Conclusion : Samsara, le Slow Cinema et la perception du rythme induite par la musique au cinéma - Texte 1
Samsara et le Slow Cinema
Le constat d’un rythme cinématographique se densifiant à partir des années 1960, et a fortiori des années 1980, semble concerner la majeure partie de la norme cinématographique et audiovisuelle actuelle. Redéfinir la notion en faisant appel à l’approche biologique et au « montage invisible » ainsi qu’aux différentes théories et applications du rythme au cinéma, des premières heures jusqu’au temps présent, est essentiel pour comprendre la mutation du cinéma vers sa forme contemporaine et nous permettre d’appréhender les nombreux cas particuliers et les évolutions « à contre-courant ». Ainsi, si l’accélération du rythme par le montage s’appréhende aisément pour la norme contemporaine, qu’en est-il des productions se trouvant en marge?

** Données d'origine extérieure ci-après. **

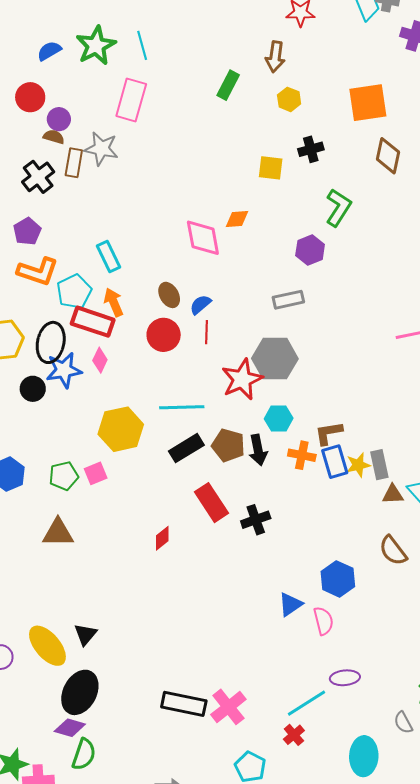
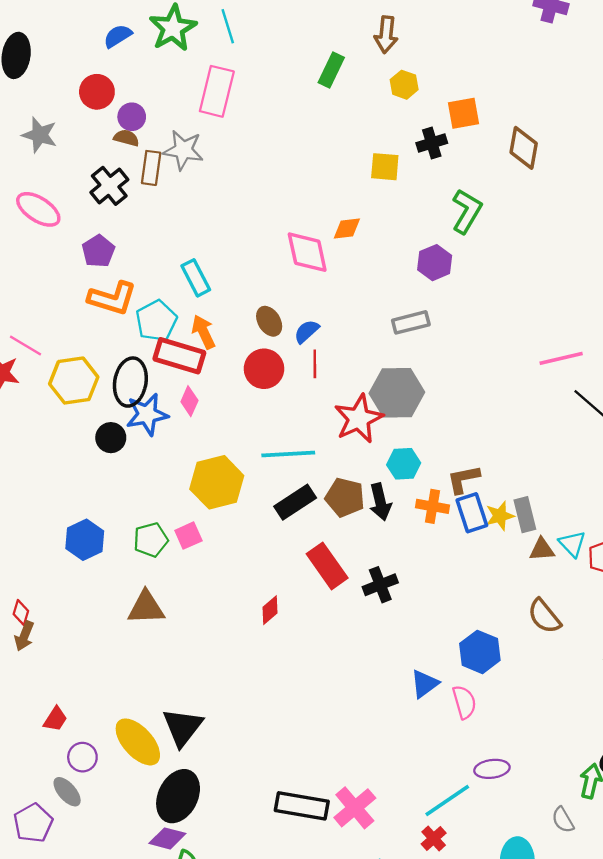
orange square: (368, 103) -> (463, 113), moved, size x0.7
black triangle: (85, 634) -> (182, 727), size x1.5

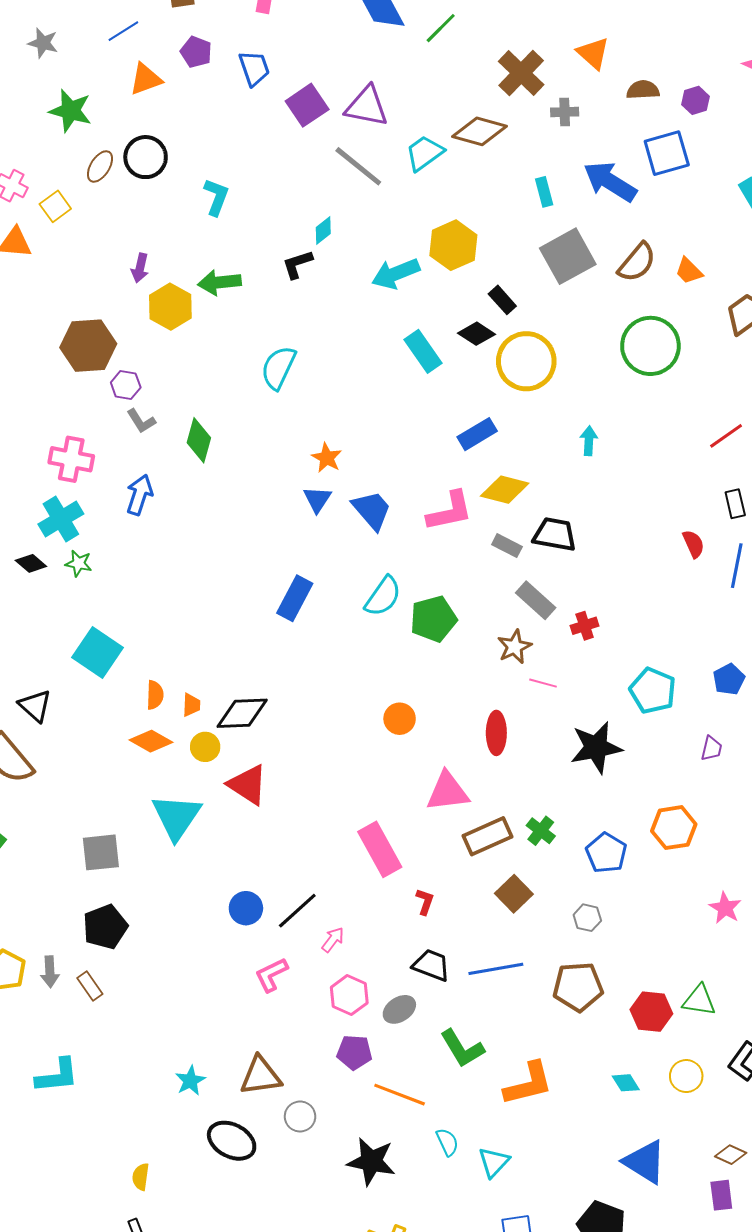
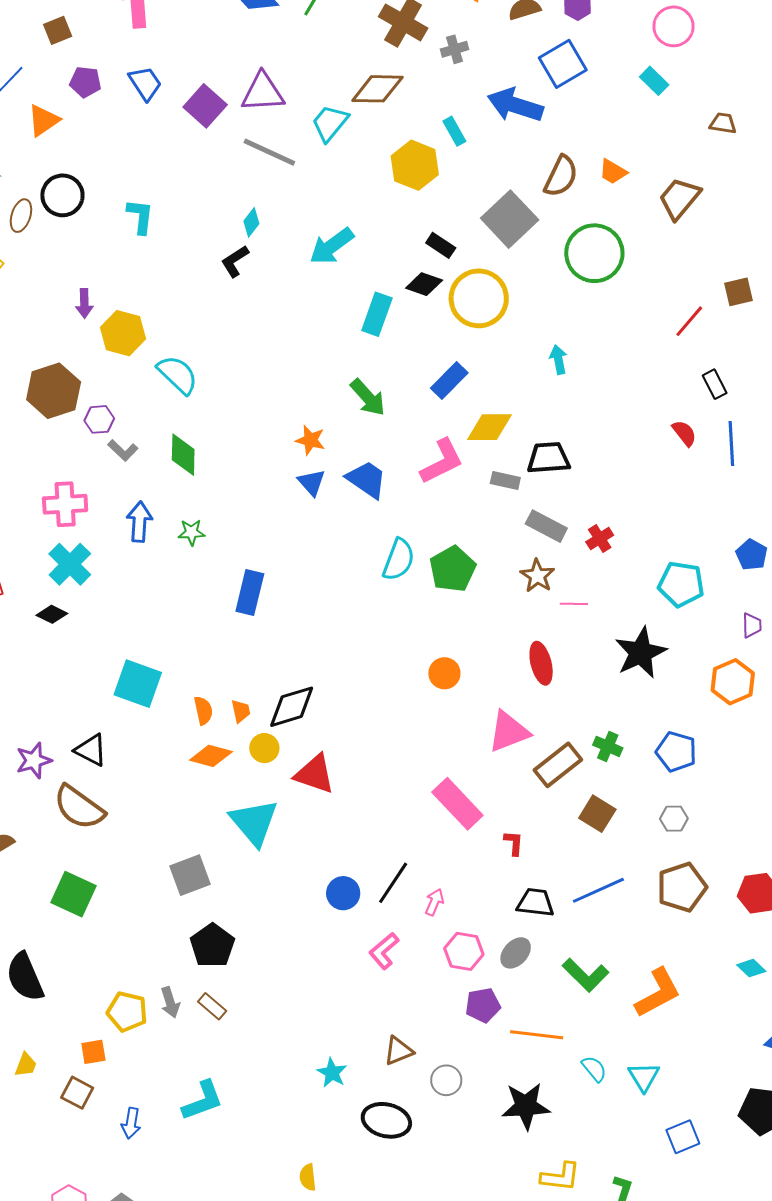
yellow hexagon: (453, 245) -> (415, 165), moved
gray square: (568, 256) -> (510, 219), moved
green arrow: (220, 282) -> (368, 397), moved, turned -111
cyan rectangle: (423, 351) -> (377, 314), turned 69
cyan semicircle: (278, 368) -> (178, 375), moved, turned 123
green star: (79, 563) -> (191, 532), moved
blue rectangle: (295, 598) -> (250, 593), moved
orange hexagon: (674, 828) -> (733, 682), moved
brown triangle: (261, 1076) -> (399, 1051), size x0.7

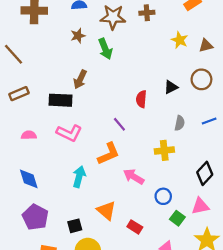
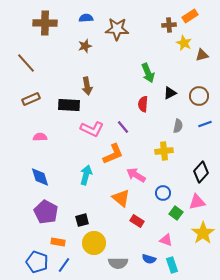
brown cross: (147, 13) -> (169, 25), moved
yellow star: (180, 40) -> (184, 43), moved
green arrow: (105, 49) -> (148, 73), moved
brown arrow: (80, 79) -> (87, 86), turned -36
brown circle: (201, 79) -> (199, 96), moved
pink L-shape: (69, 133) -> (92, 129), moved
orange triangle: (106, 211) -> (121, 198), moved

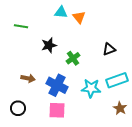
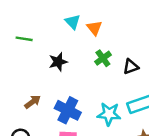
cyan triangle: (61, 12) -> (73, 22), turned 40
green cross: (73, 58) -> (103, 58), moved
brown arrow: (28, 78) -> (33, 102), turned -48

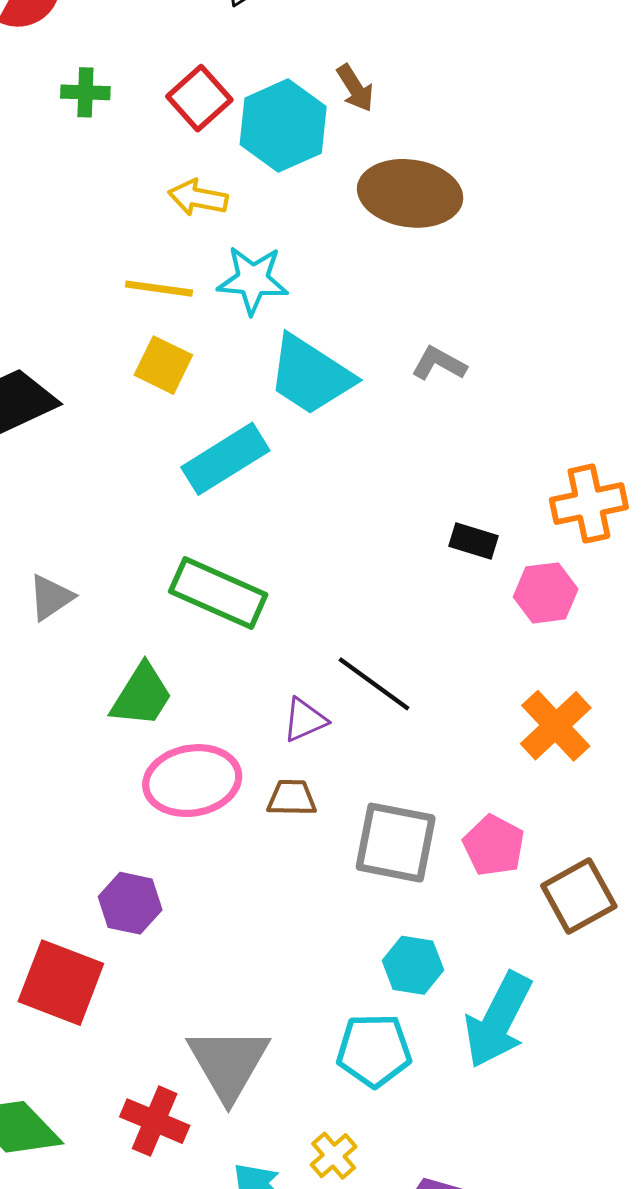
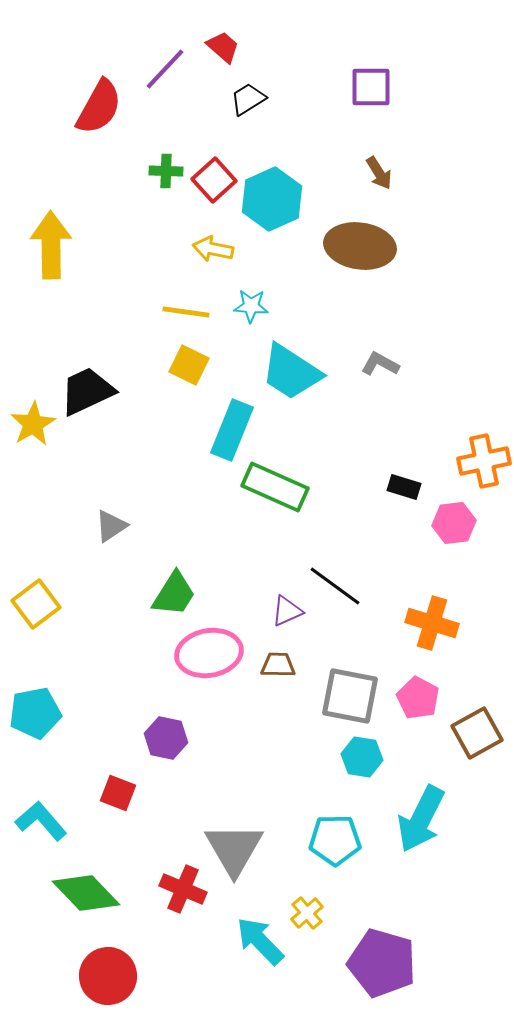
brown arrow: (355, 88) -> (379, 173), moved
green cross: (85, 92) -> (166, 171), moved
cyan star: (253, 280) -> (251, 306), size x0.7
cyan rectangle: (225, 459) -> (232, 430), turned -36
green rectangle: (218, 593) -> (275, 487), moved
orange cross: (556, 726) -> (432, 623), moved, turned -30
cyan hexagon: (413, 965) -> (362, 757), moved
red square: (61, 983) -> (118, 793), size x0.6

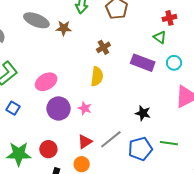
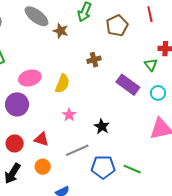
yellow semicircle: (97, 76) -> (62, 84), moved
purple circle: (59, 108) -> (17, 104), moved
pink star: (85, 108) -> (69, 115), moved
black star: (143, 113) -> (102, 126), moved
red triangle: (85, 142) -> (41, 139), moved, turned 35

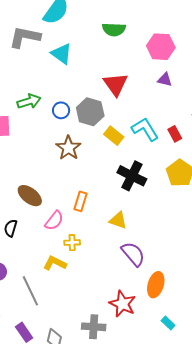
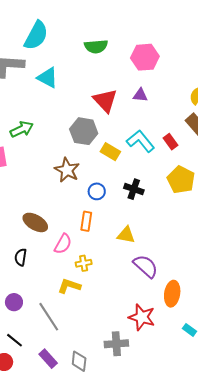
purple triangle: (165, 80) -> (140, 95), moved
blue circle: (61, 110) -> (97, 191), moved
black cross: (132, 176) -> (134, 189), size x0.7

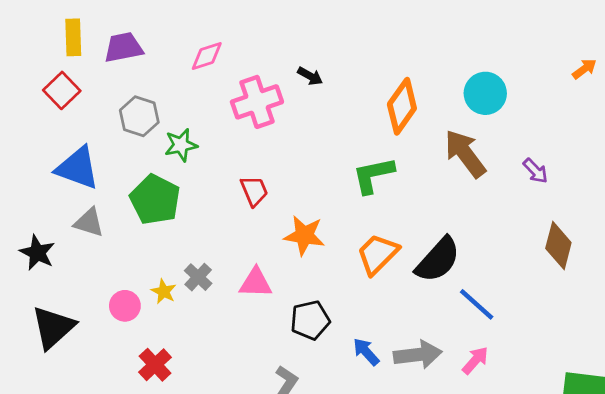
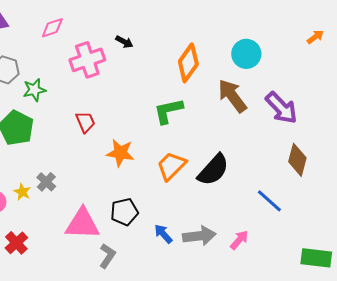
purple arrow: (536, 171) -> (281, 108), size x1.8
pink triangle: (256, 283) -> (82, 224), moved, size x1.5
blue line: (477, 304) -> (269, 201), moved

Aux antipodes de l’esthétique du clip musical symbolisée par MTV dans les années 1980, des créateurs se tournent au contraire vers ce que l’on nomme le Slow Cinema, une mouvance cinématographique découlant de l’engagement culturel du Slow Movement apparu en Italie dans les années 1990[1]. L’analyse d’une œuvre comme Samsara (2023), dont le réalisateur Lois Patiño se revendique de cette approche, met en lumière ce rythme lent et méditatif conçu en réaction au rythme vif et kinesthésique qui domine aujourd’hui. De fait, les films de ce type se caractérisent souvent par une narration plus minimaliste, accordant davantage d’importance à la contemplation et aux moments de suspension[2]. Dès les premières étapes de conception du projet, le réalisateur de Samsara s’est ainsi intéressé à la notion de réception spectatorielle, notamment en raison du choix de ce rythme lent, parfois difficile à appréhender, déployé sur près de deux heures de métrage.